This page provides information on what sulphur dioxide is and its effects on health. It includes usual levels in New Zealand, and standards and guidelines values to protect human health.
This page has not yet been updated to reflect changes as a result of Our air 2018 report.
Chemical formula and description
The chemical formula for sulphur dioxide is SO2.
Sulphur dioxide is a colourless, soluble gas with a characteristic pungent smell which forms sulphuric acid when combined with water.
Sulphur dioxide is produced mainly from the combustion of fossil fuels that contain sulphur, such as coal and oil (eg, coal being burnt in a home fireplace for heating and diesel-powered vehicles). Sulphur dioxide is also produced from some industrial processes (eg fertiliser manufacturing, aluminium smelting and steel making).
Natural sources of sulphur dioxide include geothermal activity.
Effects on health
Sulphur dioxide can cause respiratory problems such as bronchitis, and can irritate your nose, throat and lungs. It may cause coughing, wheezing, phlegm and asthma attacks. The effects are worse when you are exercising. Sulphur dioxide has been linked to cardiovascular disease.
Groups most sensitive to sulphur dioxide
|adults with lung disease|
Standards and guideline values to protect health
The national environmental standard for sulphur dioxide are 350 µg/m3 and 570 µg/m33 as a 1-hour average. The average concentrations of sulphur dioxide should not exceed the 350 µg/m3 standard more than nine times a year and should not exceed the 570 µg/m3 standard at all.
The national ambient air quality guideline for sulphur dioxide is 120 µg/m3 as a 24-hour average.

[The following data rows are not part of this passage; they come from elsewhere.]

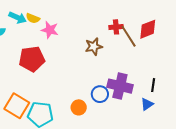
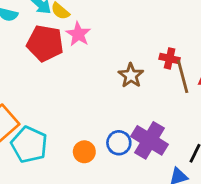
brown star: (94, 47) -> (131, 75), turned 30
red pentagon: (32, 59) -> (45, 43), moved

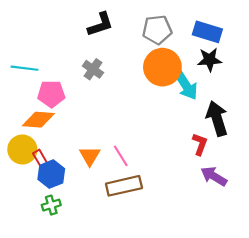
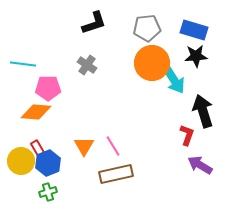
yellow circle: (22, 149) -> (21, 161), moved

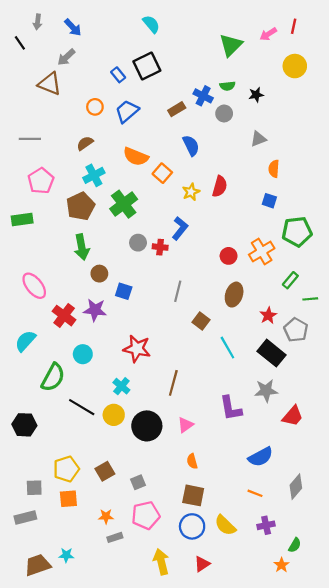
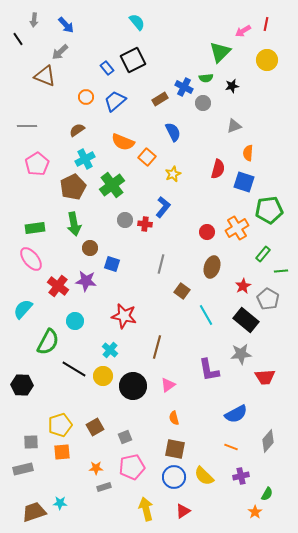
green triangle: (231, 45) -> (220, 52), moved
red semicircle: (220, 186) -> (218, 169), moved
blue square: (269, 201) -> (244, 182), size x1.5
green rectangle: (22, 219) -> (35, 228), moved
red trapezoid: (293, 416) -> (265, 377), turned 45

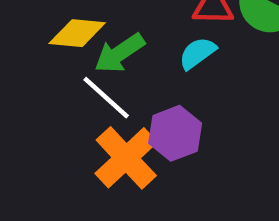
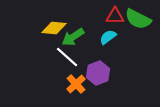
orange cross: (126, 158) -> (76, 84), size x0.7

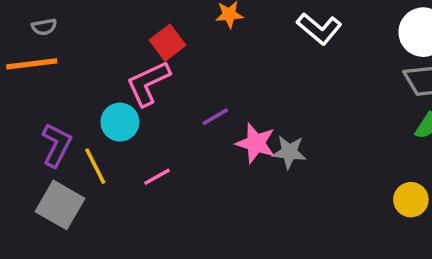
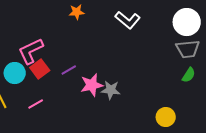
red square: (168, 43) -> (40, 69), moved
pink star: (256, 143) -> (92, 85), turned -30
yellow circle: (411, 200) -> (166, 117), moved

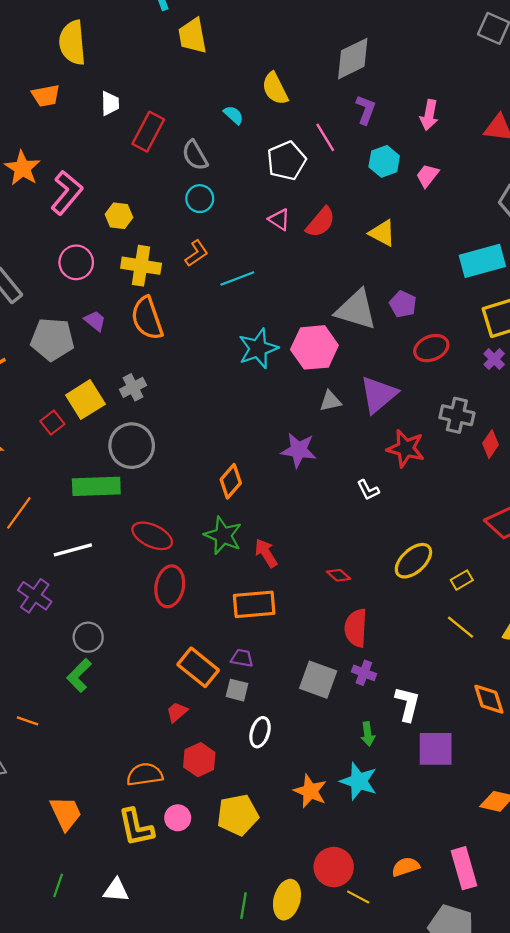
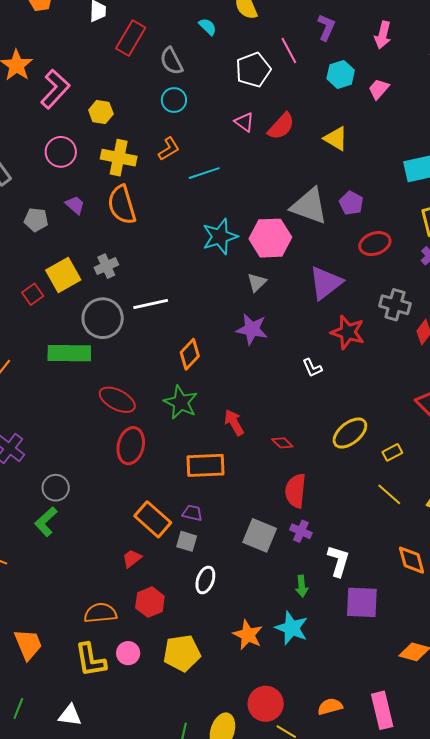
gray pentagon: (52, 339) -> (36, 220), size x0.6
gray triangle: (330, 401) -> (257, 282), moved, turned -35
white line: (73, 550) -> (151, 304), moved
red arrow: (266, 553) -> (234, 423), moved

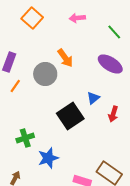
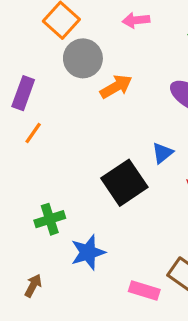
orange arrow: (65, 58) -> (116, 87), turned -84
gray circle: (45, 74) -> (83, 58), moved

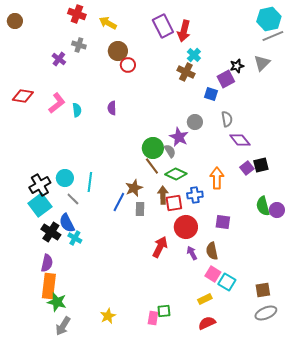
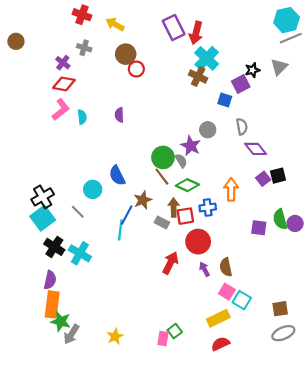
brown circle: (15, 21) -> (16, 41), moved
cyan cross: (194, 55) -> (207, 58), size x1.6
red diamond: (23, 96) -> (64, 84), moved
cyan circle: (65, 178) -> (93, 189), moved
cyan line: (90, 182) -> (120, 230), moved
gray rectangle: (140, 209) -> (162, 222), moved, turned -64
purple square: (223, 222) -> (259, 228), moved
blue semicircle: (67, 223) -> (117, 176), moved
cyan cross: (75, 238) -> (80, 253), size x1.5
yellow rectangle: (205, 299) -> (218, 318), size x1.5
green square: (164, 311) -> (175, 331), turned -32
gray arrow: (63, 326) -> (71, 334), moved

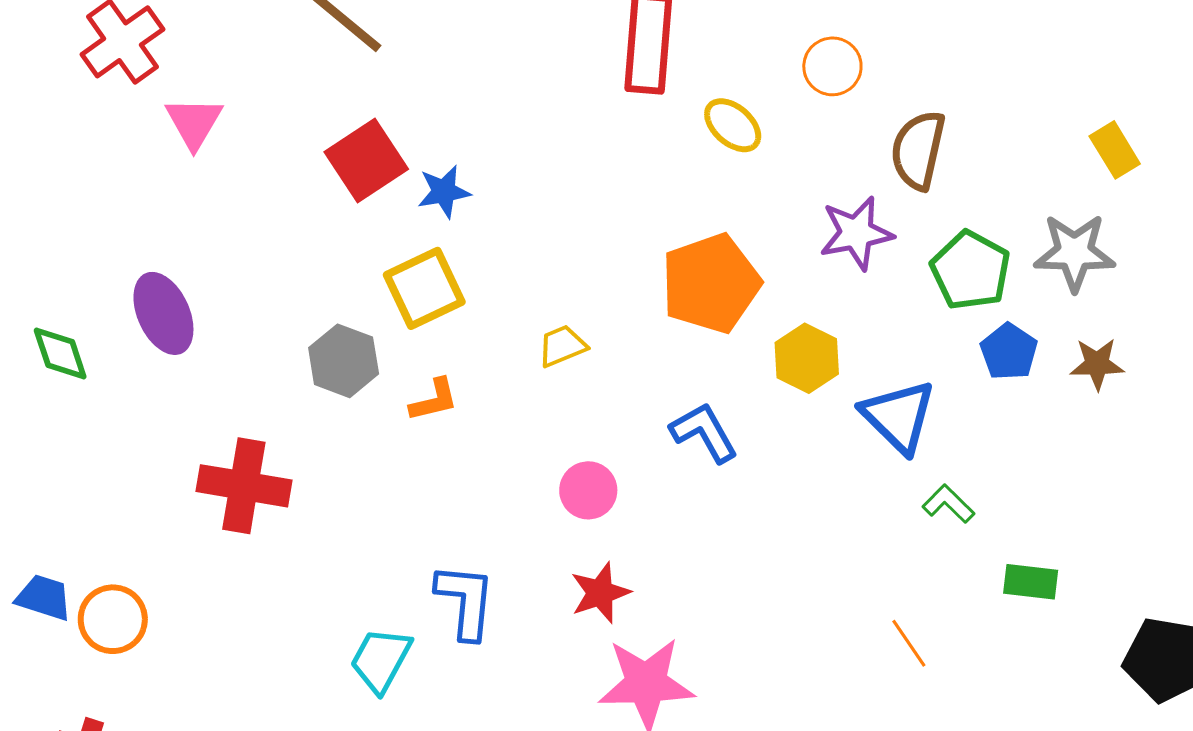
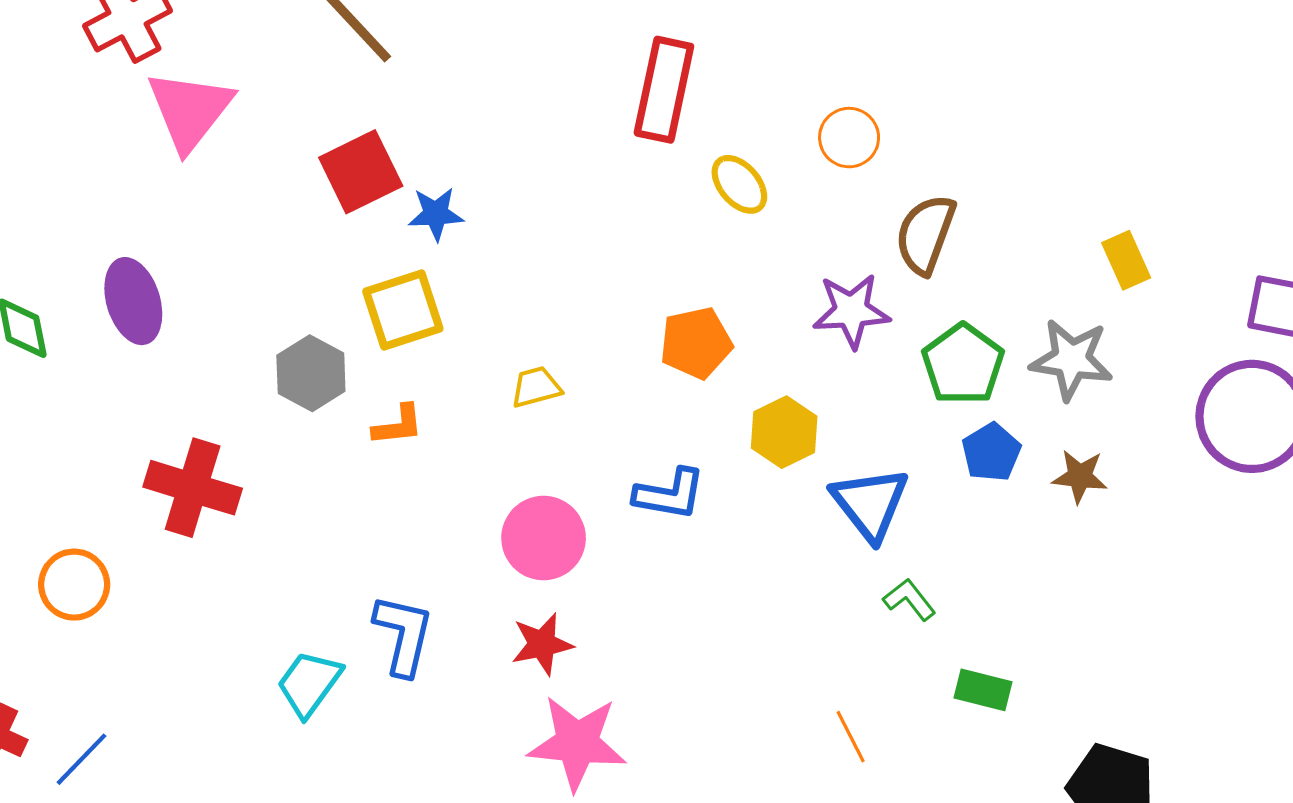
pink triangle: (194, 123) -> (190, 110), size x1.5
orange pentagon: (711, 283) -> (696, 343), size x0.7
blue L-shape: (704, 432) -> (670, 494), turned 122
pink circle: (588, 490) -> (544, 538), size x1.4
orange circle: (113, 619) -> (74, 585), moved

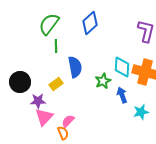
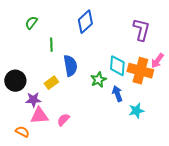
green semicircle: (49, 24) -> (31, 23), moved, size x0.6
pink triangle: (44, 117) -> (39, 116), turned 42
orange semicircle: (63, 133) -> (22, 132), moved, turned -40

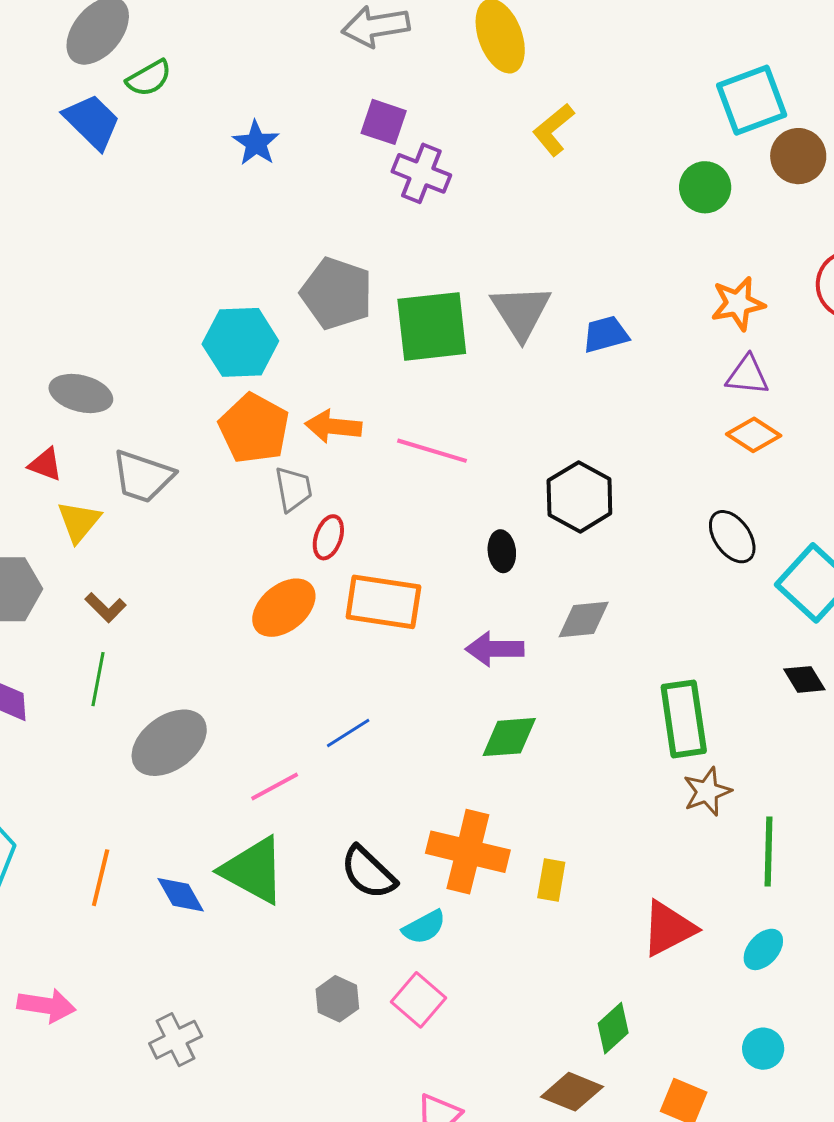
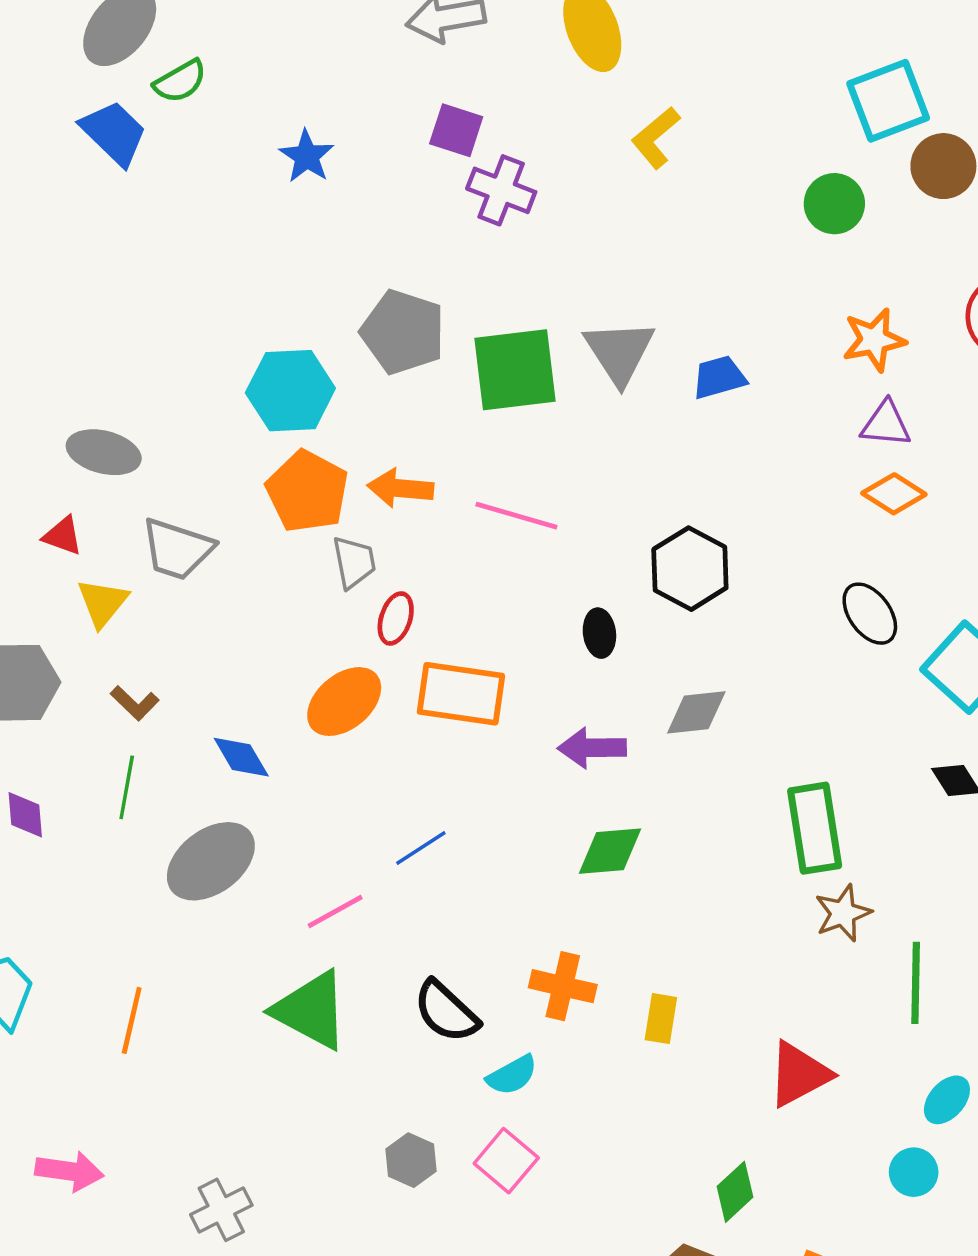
orange cross: (468, 852) -> (563, 986), size x0.7
blue diamond: (181, 895) -> (241, 757), moved
cyan ellipse: (763, 949) -> (947, 1100), moved
cyan circle: (763, 1049) -> (914, 1172), moved

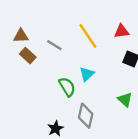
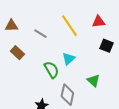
brown rectangle: (28, 56) -> (17, 53), moved
green triangle: (125, 100) -> (93, 81), moved

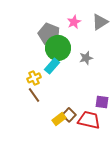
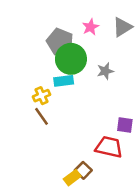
cyan rectangle: (52, 66) -> (64, 81), turned 42
brown square: (69, 115) -> (83, 170), moved
yellow rectangle: (59, 119) -> (72, 178), moved

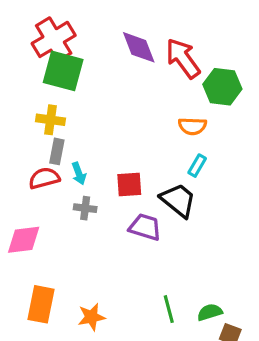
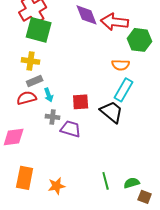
red arrow: (183, 58) -> (115, 22), turned -48
gray rectangle: (57, 151) -> (35, 81), turned 56
cyan rectangle: (197, 166) -> (124, 90), size x1.6
purple trapezoid: (145, 227) -> (71, 129), moved

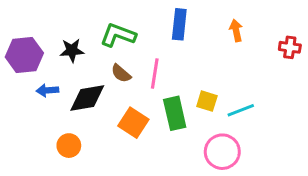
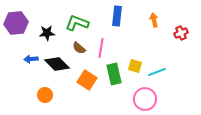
red cross: (290, 47) -> (181, 33), moved, turned -32
purple hexagon: (24, 55) -> (16, 23), moved
black diamond: (87, 98) -> (57, 64), turned 55

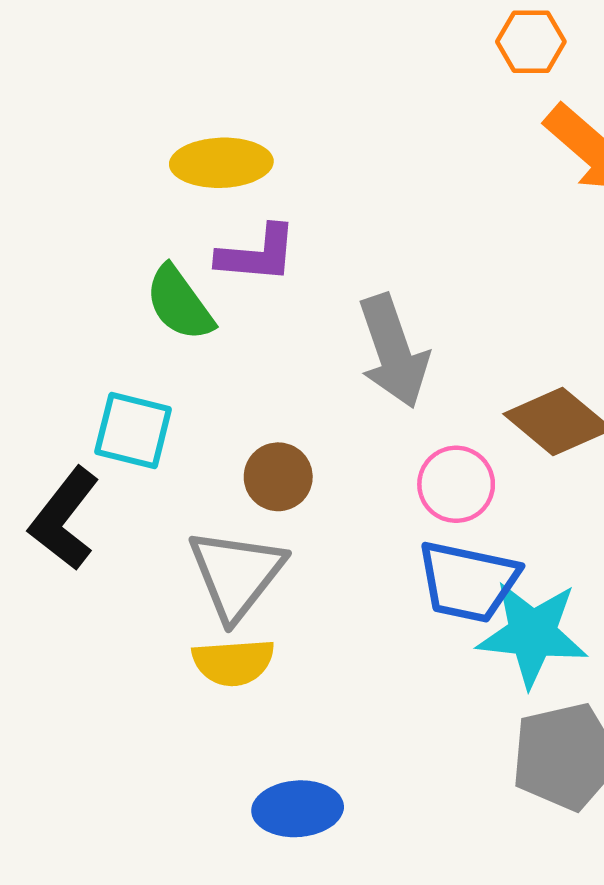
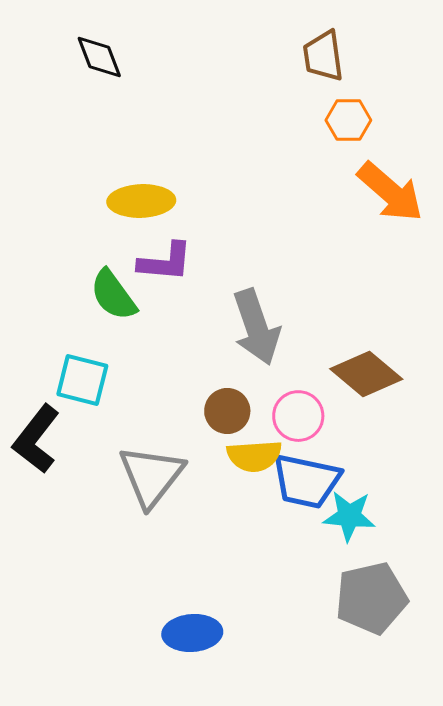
brown circle: (278, 477) -> (227, 411), moved
cyan star: (532, 634) -> (349, 516), size x0.7
yellow semicircle: (233, 662) -> (254, 456), moved

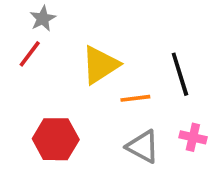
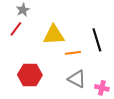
yellow triangle: (100, 65) -> (54, 35), turned 30
pink cross: (193, 137) -> (102, 88), moved

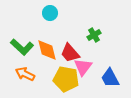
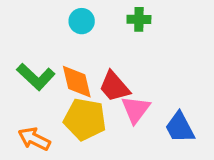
green cross: (94, 35) -> (139, 19), moved, turned 32
orange arrow: (25, 74) -> (34, 139), moved
yellow pentagon: (66, 79) -> (85, 119), moved

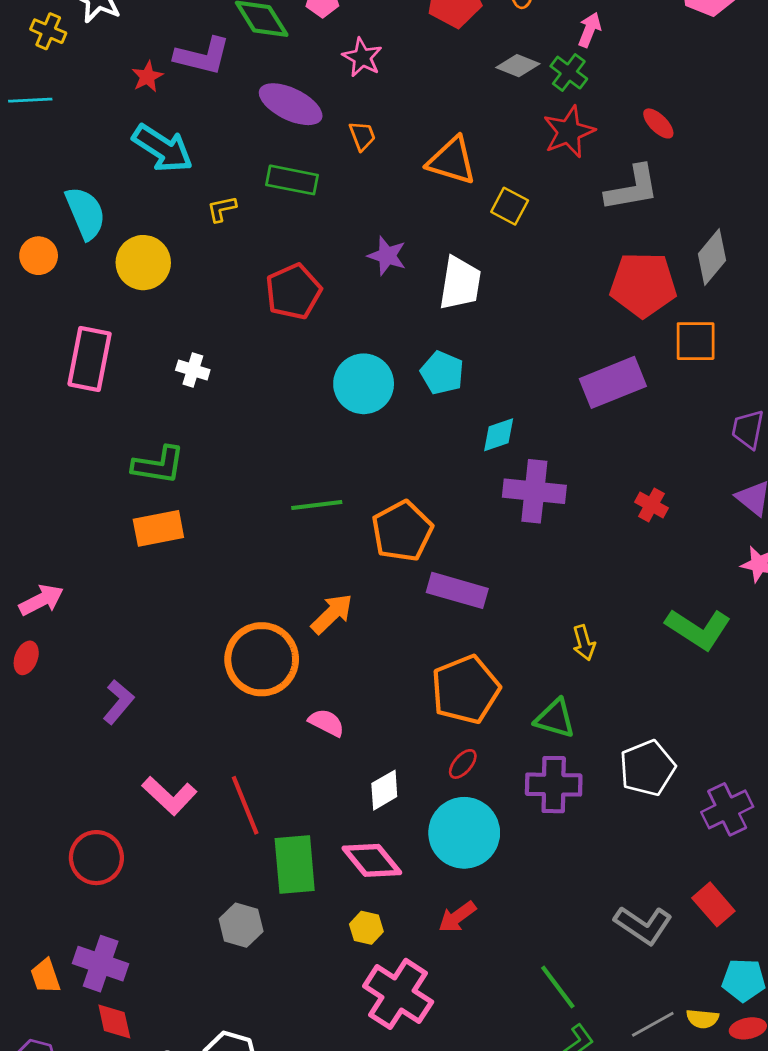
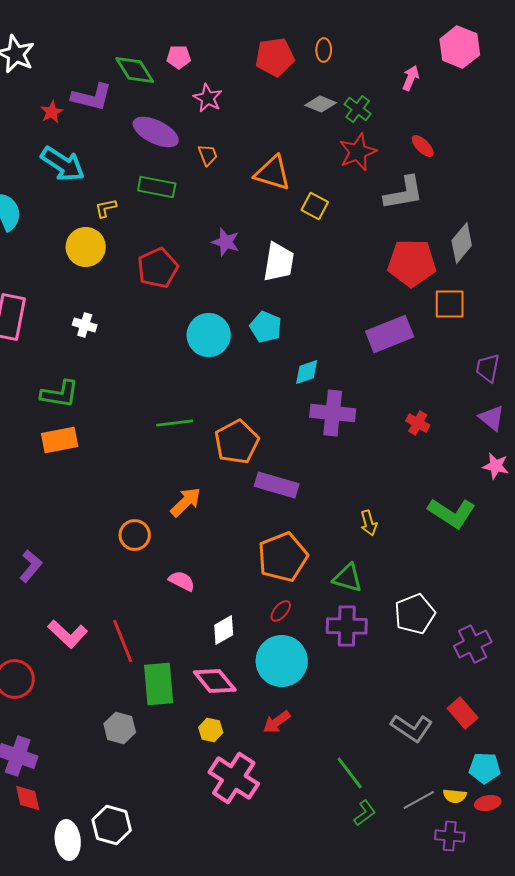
pink arrow: (589, 30) -> (411, 78), moved
yellow circle: (143, 263) -> (86, 247), moved
orange circle: (262, 659) -> (135, 535), size x0.6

New Zealand’s ambient standards and guidelines are generally consistent with World Health Organisation (WHO) recommendations. In October 2006, the WHO released its first global air quality guidelines, which reduced the 24-hour average sulphur dioxide guideline from 120 µg/m3 to 20 µg/m3. The Ministry for the Environment is currently investigating whether the ambient air quality guideline should be reviewed in light of this change.
Effects on ecosystems
Sulphur dioxide can cause acid rain which seriously affects ecosystems. Acid rain is a major problem in the northern hemisphere where trees and whole forests have been affected. Acid rain does not occur in New Zealand. However, sulphur dioxide deposition can affect vegetation around industrial discharges and in cities. Lichens are good bio-indicators of pollution as they do not like to grow where there is sulphur dioxide in the air.
Effects on visibility
Sulphur dioxide can form secondary particles (sulphates) that cause haze and reduce visibility.
Usual levels in New Zealand
Sulphur dioxide levels in urban areas have decreased significantly since the 1970s and are generally below the ambient standard and guideline levels. In 2013, the standard was breached at a busy industrial site in Christchurch and the WHO guideline value was exceeded at three industrial sites (two in Canterbury, one in Tauranga) and one port location (Auckland).
For more information see Environment Aotearoa 2015.
Areas where sulphur dioxide may affect health and the environment
These are generally localised (eg, around industrial discharges).